When I started out with Family Promise no one (women) in particular ever wanted to spend the night. I always thought gosh how hard is that? It still seems to be one of the harder positions to fill and to me it's one of the easiest ways to serve! You get to meet really neat folks and share a little time with them and then night, night. It's my chance to give and help out. The kids can be really fun! On one of the holidays I stayed up with some of the teens playing Old Maid till midnight and we laughed and laughed.

Now, doesn’t that sound like fun??


For more information about Family Promise in Montgomery County visit their website at: 
familypromiseofmc.org or check your local area.

For more information about this and all the other ways to get involved through serving with The Woodlands UMC, visit:




Wednesday, August 5, 2015

Volunteers - The Apple Doesn't Fall Far From the Tree


"The Apple doesn’t’ fall far from the tree" is an expression heard often in our family.  Whether it’s genetic or a learned behavior I’m amazed at the similarities.  I once followed my cousin and my dad walking in a hallway in exactly the same manner and laughed out loud.  My daughter, Sarah’s handwriting is sometimes hard for even me to tell from my own. Getting involved, organizing things, and giving back to our community have always been part of my family DNA... or was it learned?
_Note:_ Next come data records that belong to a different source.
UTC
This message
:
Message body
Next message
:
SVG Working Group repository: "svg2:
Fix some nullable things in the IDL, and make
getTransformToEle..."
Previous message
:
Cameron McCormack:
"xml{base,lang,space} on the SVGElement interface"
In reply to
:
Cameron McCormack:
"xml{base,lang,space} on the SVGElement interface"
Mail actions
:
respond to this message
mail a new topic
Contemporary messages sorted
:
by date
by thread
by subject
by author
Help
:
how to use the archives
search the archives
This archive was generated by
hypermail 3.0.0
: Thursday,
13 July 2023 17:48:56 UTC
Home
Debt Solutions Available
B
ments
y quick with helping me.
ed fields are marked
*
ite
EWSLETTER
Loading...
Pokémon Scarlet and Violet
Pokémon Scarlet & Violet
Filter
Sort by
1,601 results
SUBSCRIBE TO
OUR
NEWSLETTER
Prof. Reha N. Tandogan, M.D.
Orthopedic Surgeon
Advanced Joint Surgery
The behavior I witnessed just became a part of who I am.

I grew up with parents who were always involved in our community beyond family and work responsibilities … The YWCA Board of Directors, Boy and Girl Scouts, Kiwanis and Sinawik (Kiwanis spelled backwards for the women, back in the day when they were separate groups!!) and local politics... I could go on and on… it’s no wonder that I have "giving back" instilled in my deepest parts.   Even today, at 89 and 91, my parents volunteer at their church to help with the Food Pantry and folding the weekly bulletins.


Consequently, my daughters grew up watching me as a Girl Scout leader, painting sets and scenery for community theater, as a Habitat volunteer... it’s just what we do!  
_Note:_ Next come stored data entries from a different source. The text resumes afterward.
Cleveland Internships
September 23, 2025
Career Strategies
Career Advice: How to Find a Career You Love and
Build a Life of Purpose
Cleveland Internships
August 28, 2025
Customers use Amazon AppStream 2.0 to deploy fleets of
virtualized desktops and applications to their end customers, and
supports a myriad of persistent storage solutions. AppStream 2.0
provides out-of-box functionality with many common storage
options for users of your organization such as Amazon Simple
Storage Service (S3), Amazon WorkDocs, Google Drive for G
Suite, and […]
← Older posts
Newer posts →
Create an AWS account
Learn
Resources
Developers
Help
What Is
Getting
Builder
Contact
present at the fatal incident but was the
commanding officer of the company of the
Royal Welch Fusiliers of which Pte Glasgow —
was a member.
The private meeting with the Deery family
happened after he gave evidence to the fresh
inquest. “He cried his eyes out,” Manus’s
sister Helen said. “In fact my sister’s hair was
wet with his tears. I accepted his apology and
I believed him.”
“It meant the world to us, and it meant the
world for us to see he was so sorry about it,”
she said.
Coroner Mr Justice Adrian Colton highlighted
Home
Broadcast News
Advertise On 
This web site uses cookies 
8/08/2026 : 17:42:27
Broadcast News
Last year, Sarah spent a month in Sri Lanka with International Volunteer Headquarters. She spent three weeks teaching English to young "monks in training" and volunteering in a local orphanage.



Katie has made “giving back” a second career with her involvement in the Austin Community… whether it be a camp for teenage girls with Explore Austin,  mentoring programs for Young Women in Austin (YWA) or committee work and event planning supporting non-profits and the Arts, you will usually find her front and center.







Volunteering in your community is a win-win-win!  
It serves others...
 makes you feel good...
 but you also set an example for those around you, both friends and family.
It demonstrates that you "walk the walk" not just "talk the talk!"

With your involvement, just imagine who you will inspire to follow your lead and do the same!